Stein, J. A., Bray, S., MacMaster, F. P., Tomfohr-Madsen, L., & Kopala-Sibley, D. C. (2022). Adolescents with High Dispositional Mindfulness Show Altered Right Ventrolateral Prefrontal Cortex Activity During a Working Memory Task. Mindfulness, 13(1), 198-210.

[Article] A simulation-based approach to improve decoded neurofeedback performance.

Summary: in real-time neurofeedback experiments, there is not yet to be an empirical justification of the timing and data processing parameters. theses parameters and timing is important. so, they investigate how design parameters of decoded neurofeedback experiments affect accuracy and neurofeedback performance. and they demonstrate the usefulness of offline simulation to improve the success of real-time neurofeedback experiments.

Oblak, Ethan F., James S. Sulzer, and Jarrod A. Lewis-Peacock. “A simulation-based approach to improve decoded neurofeedback performance.” NeuroImage 195 (2019): 300-310.
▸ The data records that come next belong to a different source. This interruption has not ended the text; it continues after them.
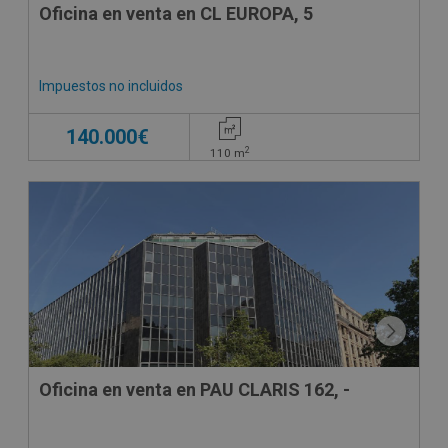
Oficina en venta en CL EUROPA, 5
Impuestos no incluidos
140.000€
2
110
m
Oficina en venta en PAU CLARIS 162, -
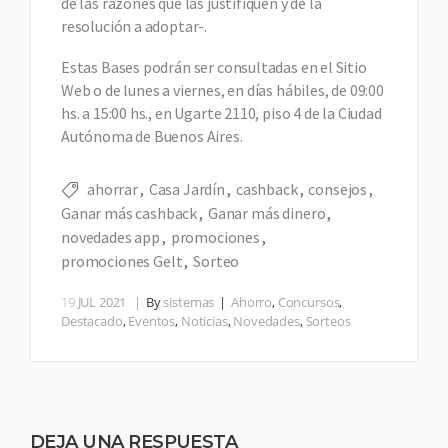
de las razones que las justifiquen y de la
resolución a adoptar-.
Estas Bases podrán ser consultadas en el Sitio
Web o de lunes a viernes, en días hábiles, de 09:00
hs. a 15:00 hs., en Ugarte 2110, piso 4 de la Ciudad
Autónoma de Buenos Aires.
ahorrar
Casa Jardín
cashback
consejos
Ganar más cashback
Ganar más dinero
novedades app
promociones
promociones Gelt
Sorteo
19
JUL 2021
By
sistemas
Ahorro
,
Concursos
,
Destacado
,
Eventos
,
Noticias
,
Novedades
,
Sorteos
DEJA UNA RESPUESTA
[Article] Tentative fMRI signatures of perceptual echoes in early visual cortex.

Summary: Here, they conducted an EEG and fMRI experiment to investigate the neural basis of the impulse response function(IRF). They measured the IRF of each subject in the EEG session and then reconstructed an estimate of the EEG signal by convolving the IRF with the stimuli presented in the fMRI session. The envelope of reconstructed EEG signals in the theta, alpha, and beta bands was taken as regressors for the GLM. They found the envelope of the EEG alpha positively correlated with BOLD activity in V1 and V2, but not with activity in the retinotopically stimulated regions.
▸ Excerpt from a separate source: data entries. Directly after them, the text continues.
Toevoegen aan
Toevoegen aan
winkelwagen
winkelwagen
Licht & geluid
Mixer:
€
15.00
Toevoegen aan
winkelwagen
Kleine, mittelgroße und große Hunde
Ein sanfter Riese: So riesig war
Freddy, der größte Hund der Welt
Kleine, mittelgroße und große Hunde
Luo, Canhuang, et al. “Tentative fMRI signatures of perceptual echoes in early visual cortex.” NeuroImage 237 (2021): 118053.

[Article] Aperiodic measures of neural excitability are associated with anticorrelated hemodynamic networks at rest: a combined EEG-fMRI study

Summary: They investigated periodic and aperiodic EEG parameters associated with distinct resting state networks and used simultaneous EEG-fMRI recording (resting state). They found that increases in aperiodic power is associated with an auditory-salience-cerebellar network and decreases in aperiodic power is associated with prefrontal regions. Also, they found that global neural excitability may reflect stimulus processing or arousal attributable to the uniqueness of the resting-state MR-scanner environment.

Jacob, Michael S., et al. “Aperiodic measures of neural excitability are associated with anticorrelated hemodynamic networks at rest: a combined EEG-fMRI study.” NeuroImage 245 (2021): 118705.

[Article] Utilizing deep learning towards multi-modal bio-sensing and vision-based affective computing

Summary: In this study, they applied novel feature extraction and deep-learning methods to 4 public datasets including DEAP and MAHNOB-HCI for multimodal emotion classification. They proposed utilization of pre-trained VGG-net to compensate for data shortage in bio-sensing field. A wide range of modalities was used including EEG, HRV, GSR and face videos. They evaluate accuracy of single modality, combination of datasets in feature level and transfer learning. Result outperformed previous studies.

Siddharth, S., Jung, T. P., & Sejnowski, T. J. (2019). Utilizing deep learning towards multi-modal bio-sensing and vision-based affective computing. IEEE Transactions on Affective Computing.

[Article] Cortical response to naturalistic stimuli is largely predictable with deep neural networks

Summary: Current encoding models have ignored the temporal dimension in naturalistic stimuli. In this paper, the authors introduced temporal (i.e., 1 vs. 20 s) and multimodal (i.e., unimodal vs. audiovisual) features in the DNN-based encoding models that predicted whole-brain activities. They found the audiovisual and temporally more extended model improved encoding accuracies, especially within high-order sensory regions.

Khosla, M., Ngo, G. H., Jamison, K., Kuceyeski, A., & Sabuncu, M. R. (2021). Cortical response to naturalistic stimuli is largely predictable with deep neural networks. Science Advances, 7(22), eabe7547.